The Ratchet Effect
August 30, 2004
The past week's events demonstrate the persistent power of delusional thinking in a nation determined to be misinformed and misled. Oil prices zoomed up near $50 a barrel two weeks ago. When they fell back to about $43 last week, the news media heaved a great sigh of relief, the stock market posted a winning week, and the public concluded that the previous rise in prices was just another hiccup the world will get over and forget. No problemo.
Over the weekend, in two seperate incidents, Iraqi insurgents blew up a total of eight oil pipelines in the region close to the Persian Gulf export terminals, which account for 1.85 million barrels a day, or about three percent of global daily demand. (These incidents were barely reported in the mainstream media, certainly not on Page One of the New York Times.)
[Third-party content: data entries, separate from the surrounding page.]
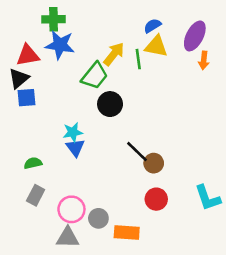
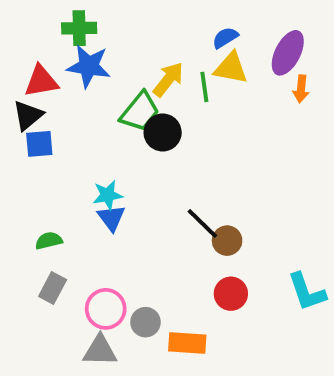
black circle: (110, 104) -> (163, 132), moved

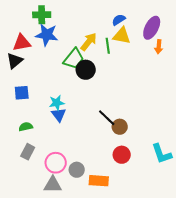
blue square: (39, 144) -> (22, 93), moved

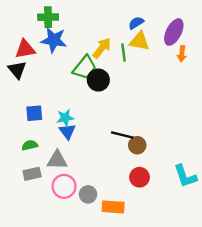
black triangle: (15, 61) -> (17, 70), turned -30
blue square: (22, 93) -> (34, 113), moved
black line: (107, 118) -> (122, 135), turned -30
gray rectangle: (28, 152) -> (32, 174), turned 49
gray triangle: (53, 185) -> (57, 160), moved

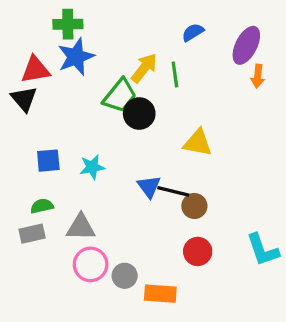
blue star: (54, 40) -> (76, 57), turned -30
yellow triangle: (139, 41) -> (198, 143), moved
blue triangle: (67, 131) -> (149, 187), moved
gray rectangle: (32, 174) -> (32, 234), moved

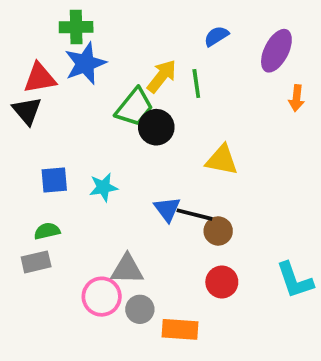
orange arrow: (258, 76) -> (296, 98), moved
gray triangle: (81, 227) -> (127, 269), moved

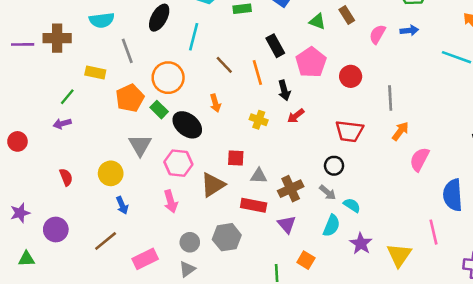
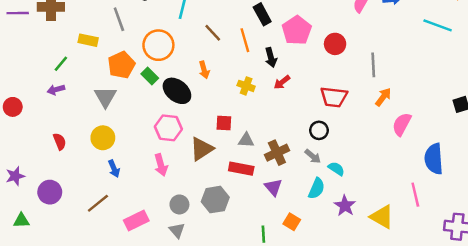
gray triangle: (140, 145) -> (105, 97), moved
yellow triangle: (399, 255) -> (382, 217), turned -35
gray triangle: (187, 269) -> (177, 230), turned -35

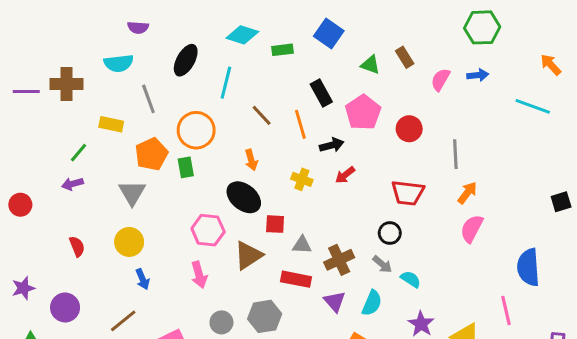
black arrow: (271, 58) -> (332, 145), turned -90
green rectangle: (150, 76) -> (186, 167), turned 35
black ellipse: (177, 91) -> (244, 197), moved
pink semicircle: (402, 124) -> (472, 229), moved
cyan semicircle: (317, 188) -> (372, 303), moved

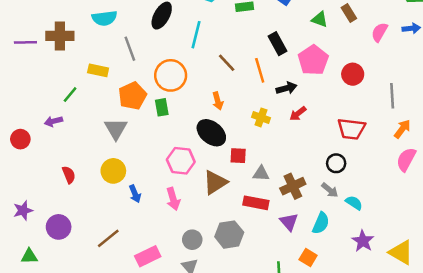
purple arrow: (72, 184) -> (53, 121), moved
blue arrow: (143, 279) -> (135, 194), moved

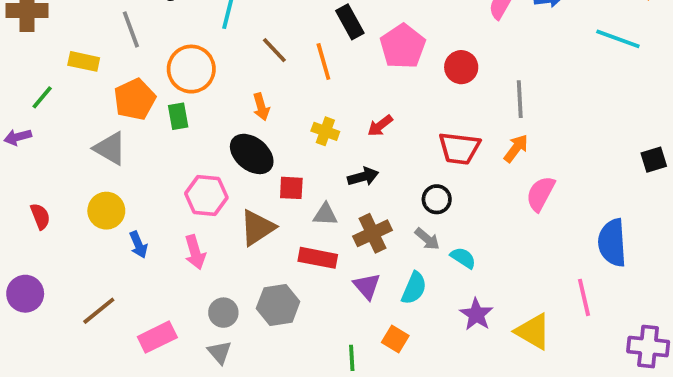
black arrow: (286, 88) -> (363, 177), moved
gray triangle: (116, 129) -> (110, 148), turned -30
orange arrow: (402, 129) -> (516, 148), moved

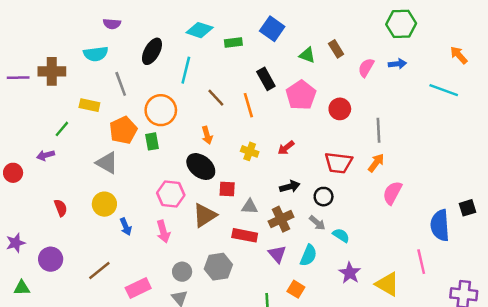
black square: (654, 160) -> (467, 208), moved
black arrow: (363, 177) -> (290, 187), moved

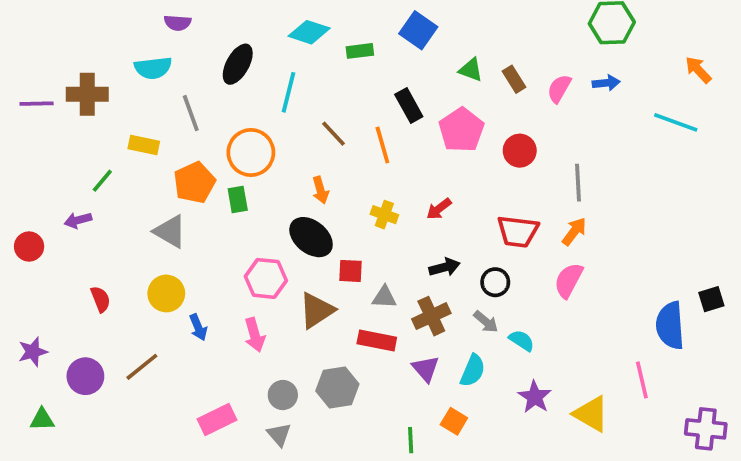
brown rectangle: (336, 49) -> (514, 79), moved
pink semicircle: (392, 193) -> (569, 280), moved
brown line: (99, 270) -> (142, 367), moved

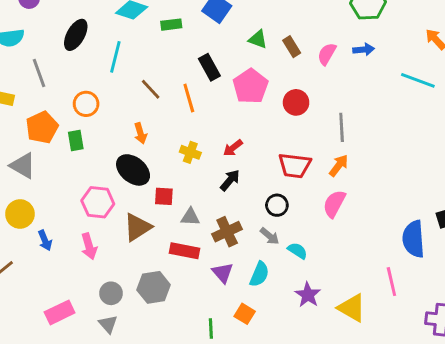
orange circle: (251, 153) -> (86, 104), size x0.7
black arrow: (444, 267) -> (230, 180), moved, turned -35

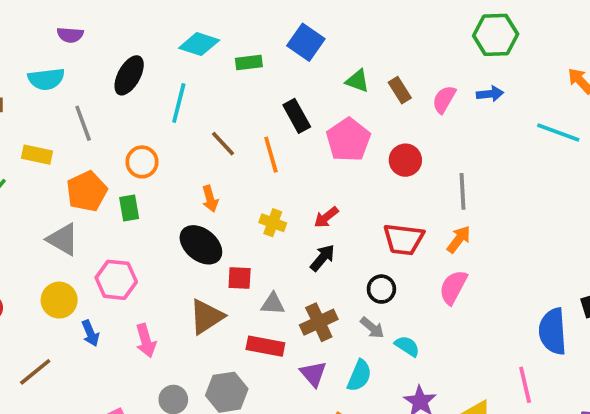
pink hexagon: (98, 202) -> (116, 280), moved

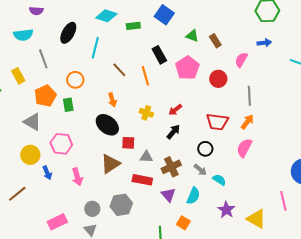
pink semicircle: (444, 99) -> (241, 60), moved
yellow rectangle: (37, 155) -> (18, 76), turned 49

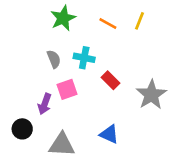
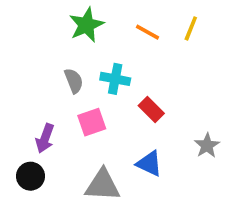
gray star: (151, 95) -> (207, 146), moved, size x0.6
purple arrow: (45, 104) -> (45, 138), moved
blue triangle: (109, 134) -> (149, 164), moved
gray triangle: (62, 145) -> (103, 185), moved

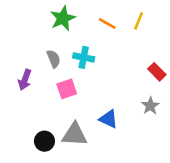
red rectangle: (151, 110) -> (157, 72), moved
purple arrow: (45, 138) -> (25, 80), moved
black circle: (31, 176) -> (44, 141), moved

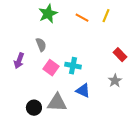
cyan cross: (84, 57) -> (73, 66), moved
pink square: (67, 89) -> (51, 68), turned -35

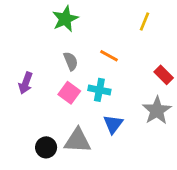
orange line: (82, 18) -> (109, 56), moved
gray semicircle: (41, 45) -> (71, 61), moved
gray star: (115, 81) -> (157, 110), size x1.5
blue triangle: (83, 91) -> (113, 124), turned 42

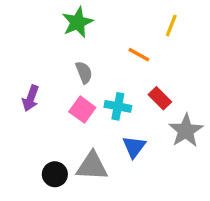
orange line: (109, 56) -> (139, 55), moved
red rectangle: (164, 75) -> (160, 98), moved

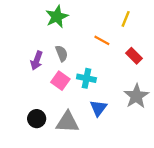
purple arrow: (31, 98) -> (37, 61), moved
red rectangle: (160, 98) -> (134, 56), moved
black circle: (55, 174) -> (37, 119), moved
This is going to send the price-per-barrel ratcheting back up toward $50 and perhaps beyond. The ratcheting effect will be the recurrent pattern. The price will tick up five clicks, fall back three clicks, tick back up five clicks, and so on, and this is how it will go barring a truly significant event such as an insurrection against the house of al Saud
A great deal of oil is being produced in the world today. That is the inherent nature of the global production peak. But enormous as the production is, it is not keeping up with world demand. There is no spare capacity. There aren't any more swing producers who can, at the nod of a head and turn of a valve, flood the world market with product to drive down the price.
Then, of course, once the world passes peak, and we proceed down the depletion arc where demand will always exceed capacity (while capacity steadily falls 2 - 5 percent a year), we will witness the destabilization of all the major systems that support modern economies -- a process that will be both preceded and attended by massive sociopolitical turbulence.
If the candidates for president even understand this, they must understand too that our way-of-life here in America will have to change whether Americans like it or not. The single most important thing either George Bush or John Kerry can do is prepare the American public for these unavoidable changes. That is leadership.
I felt deep pangs of sorrow this morning listening to NPR play recordings of Jimmy Carter's 1980 acceptance speech, the year he ran against Ronald Reagan and lost. Carter was a deeply humane and brave president who didn't shrink from telling the public the truth about our fundamental predicament in the world -- which has not changed in a quarter century. We have invested our national wealth and our national will in an energy-gluttonous infrastructure for daily life that has no future. That future is now here.
Under Carter's brief single term, real changes were made in federal energy policy, including conservation measures that would be intolerable to the present generation of Americans -- e.g. the 55mph speed limit. When Reagan came in, he took the solar collectors off the White House roof that Carter had installed and rewrote federal energy rules so that efforts like small-scale hydroelectric generation no longer paid.
Whoever is elected President this year will be swept away on a torrent of change coming in the next four years. Personalities will hardly matter. Events will be in the driver's seat. The only thing the president will be able to do is tell the public the truth, and if he has the guts to do it, they will hate him for it.
You may not have heard but Mexico claims it's found large oil deposits that would boost its output to the level of Saudi Arabia.
http://www.americanthinker.com/articles.php?article_id=3799
Posted by: lindenen | September 02, 2004 at 09:44 PM
Oh please! Thomas Lifson (publisher of American Thinker) is an old Harvard Business School buddy of W's, and is pretty much a low-level Republican surrogate who pops up on sites like Frontpagemag to issue forth boosterist statements/apologies for this administration's miserable failures. The fact that the knuckle-draggers on freerepublic.com quote him is proof enough for me that whatever Mr. Lifson has to say should be taken with Dead Sea levels of salt, if not taken out and given a thorough drubbing. The man all but prostrates himself and flogs himself over any supposed offense to the Gods in Houston, to whom we must be eternally grateful for our insipid National Automobile Slum.
Mexico discovers some offshore oil - wonderful, but are these claims of 'saudi arabian' levels of reserves provable? Especially given the now-revealed nature of the industry to overstate their reserves? And boosting 'output' to the level of Saudi Arabia is one thing, but how long that will last is another thing entirely..
How many decades will pass before Mexico can bring that on-line in any significant capacity? What kind of oil is it -- sweet light crude or sour? How easy is it to get to?
1000 dead so far, 1100 wounded (read: blinded, amputated, brain damaged) in the last month alone.
Posted by: aj | September 05, 2004 at 05:06 PM
What we desperately don't need now is a new Saudi-size discovery. The sad irony is that we are facing twin disasters: Oil depletion and global warming, which are co-arising.(Consider the very unusual and destructive Hurricane Ivan, now approaching oil rigs in the Gulf.) Further, discovery of a new giant field will only postpone and greatly magnify the eventual and unavoidable crash.